Aim of the exercise = Search term "وړیا": copy each line of the records that contains it.

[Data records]
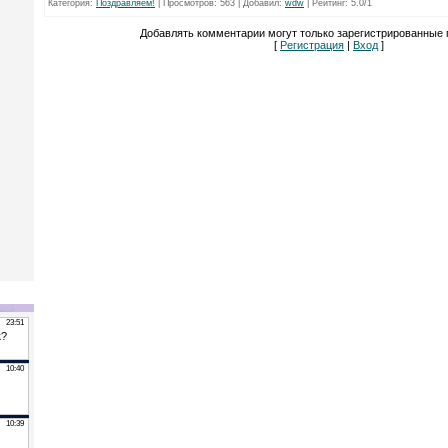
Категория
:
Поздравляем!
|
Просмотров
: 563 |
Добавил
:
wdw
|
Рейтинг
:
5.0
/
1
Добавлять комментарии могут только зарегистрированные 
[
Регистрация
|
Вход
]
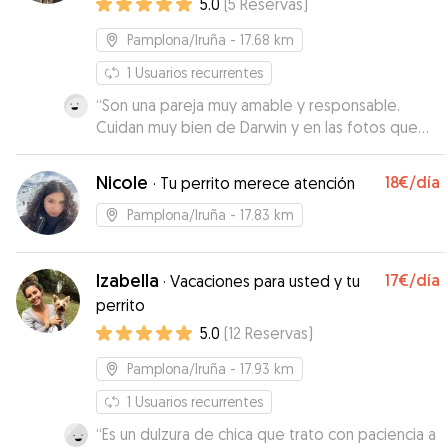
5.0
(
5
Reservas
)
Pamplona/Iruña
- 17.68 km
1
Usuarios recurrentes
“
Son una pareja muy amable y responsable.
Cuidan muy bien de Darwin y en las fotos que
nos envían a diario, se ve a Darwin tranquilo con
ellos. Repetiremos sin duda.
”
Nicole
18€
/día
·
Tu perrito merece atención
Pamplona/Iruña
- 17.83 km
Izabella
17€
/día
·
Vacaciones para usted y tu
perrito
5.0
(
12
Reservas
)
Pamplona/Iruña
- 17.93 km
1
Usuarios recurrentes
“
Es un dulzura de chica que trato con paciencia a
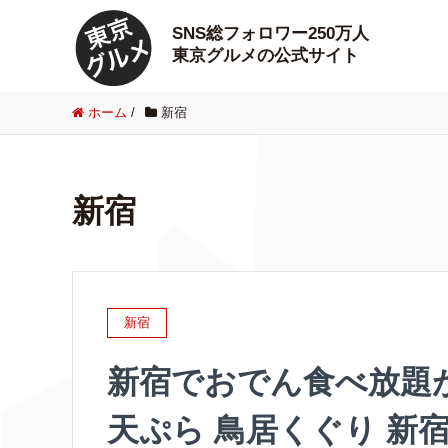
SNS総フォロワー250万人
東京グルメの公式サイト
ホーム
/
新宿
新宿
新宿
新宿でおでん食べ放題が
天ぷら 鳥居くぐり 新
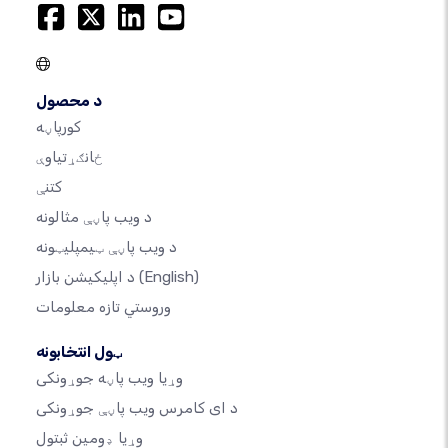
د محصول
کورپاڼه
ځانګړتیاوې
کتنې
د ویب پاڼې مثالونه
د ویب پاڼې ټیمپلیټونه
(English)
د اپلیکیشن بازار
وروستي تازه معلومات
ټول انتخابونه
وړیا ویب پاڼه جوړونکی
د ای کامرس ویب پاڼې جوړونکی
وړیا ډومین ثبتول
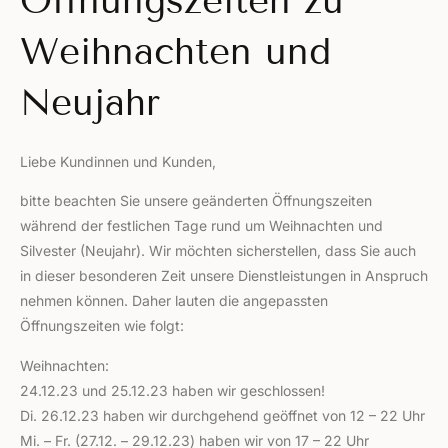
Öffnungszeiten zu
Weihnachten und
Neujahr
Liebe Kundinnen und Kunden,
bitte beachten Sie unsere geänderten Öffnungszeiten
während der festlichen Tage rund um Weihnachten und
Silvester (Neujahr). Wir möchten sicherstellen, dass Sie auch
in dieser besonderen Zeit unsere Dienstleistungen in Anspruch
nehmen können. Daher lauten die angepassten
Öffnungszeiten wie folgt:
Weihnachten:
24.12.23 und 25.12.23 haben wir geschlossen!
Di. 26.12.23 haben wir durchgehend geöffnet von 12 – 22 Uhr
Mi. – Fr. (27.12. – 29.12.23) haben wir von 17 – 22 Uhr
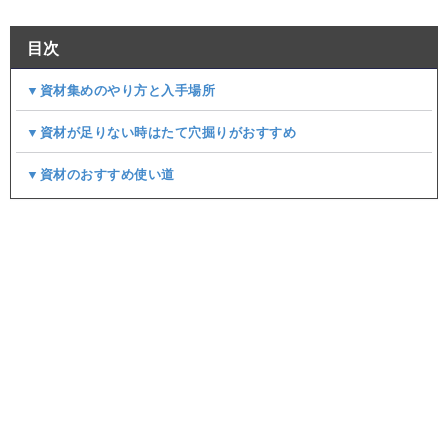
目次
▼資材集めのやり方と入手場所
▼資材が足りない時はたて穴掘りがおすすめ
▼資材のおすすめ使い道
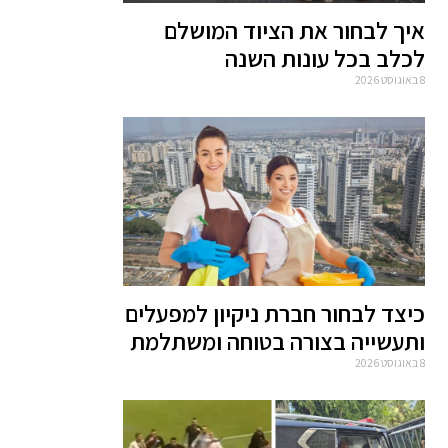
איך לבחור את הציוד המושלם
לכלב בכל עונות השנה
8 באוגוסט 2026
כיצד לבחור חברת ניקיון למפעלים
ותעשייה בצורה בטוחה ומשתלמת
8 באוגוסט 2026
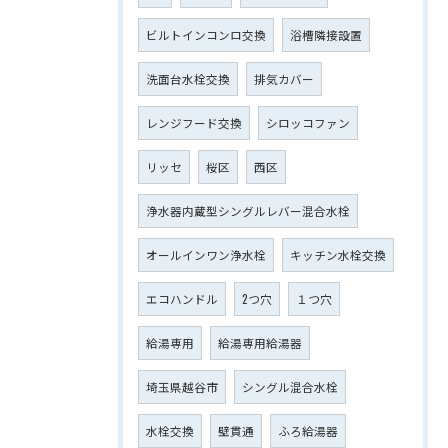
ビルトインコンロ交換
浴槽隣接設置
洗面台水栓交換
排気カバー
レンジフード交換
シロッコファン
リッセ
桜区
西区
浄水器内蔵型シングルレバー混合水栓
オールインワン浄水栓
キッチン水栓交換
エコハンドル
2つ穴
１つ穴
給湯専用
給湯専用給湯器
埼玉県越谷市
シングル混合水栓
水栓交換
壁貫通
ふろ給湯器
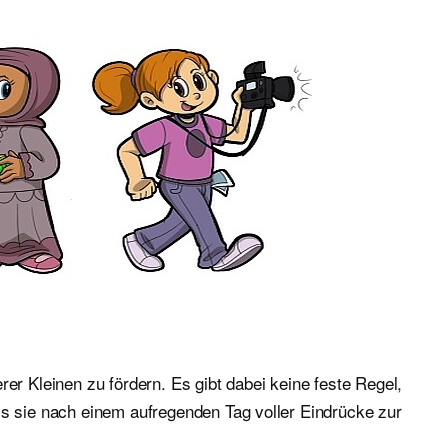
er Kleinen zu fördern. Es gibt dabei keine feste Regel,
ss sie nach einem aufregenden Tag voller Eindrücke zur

Response to this exercise =
وړیا ویب پاڼه جوړونکی
وړیا ډومین ثبتول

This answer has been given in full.